Chemoradiotherapy is standard treatment for localized oesophageal cancer unsuitable for surgery. We aimed to evaluate the efficacy of cetuximab in combination with chemoradiotherapy.
This non-randomised multicentre phase II trial recruited patients aged 18-75 with WHO performance status 0-2 having squamous cell carcinoma or adenocarcinoma in the oesophagus or gastro-oesophageal junction, T2-4, N0-3, M0 not suitable for surgery.

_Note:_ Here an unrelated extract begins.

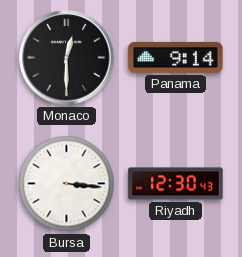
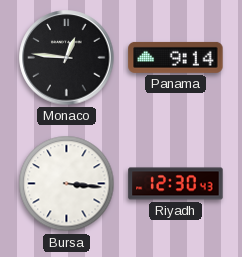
Monaco: 12:30 -> 12:46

Chemotherapy was three 21-day cycles of fluorouracil 750 mg/m2 D1-5 and oxaliplatin D1 (cycle 1:130mg/m 2, cycle 2-3:85 mg/m 2). Radiotherapy was 50Gy in 2Gy/fraction, 5 days a week, concurrent with cycle 2 and 3 and weekly cetuximab. The primary objective was loco-regional control at one year.
52 patients were included. 51 were eligible for toxicity and survival analysis and 46 for recurrence analysis. Full radiotherapy dose was delivered to 80%, 75% received all three cycles of chemotherapy and 75% received four or more doses of cetuximab. The most common related grade III-IV adverse events were gastro-intestinal(16), hypersensitivity(6) and infection(5). There were two drug-related deaths. Within six months from the end of treatment, six patients died from complications from fistulas. The loco-regional control rate at one year was 47.3%(95%CI 30.9%-62.1%). Overall survival at three years was 29.1%(95% CI 17.4-41.9%).
Oxaliplatin and fluorouracil given concurrent with radiotherapy and cetuximab had an acceptable safety profile and showed a clinical response in patients with locoregionally advanced oesophageal cancer unsuitable for surgery. However, the primary end-point was not met, and the addition of cetuximab to definitive chemoradiotherapy cannot be recommended.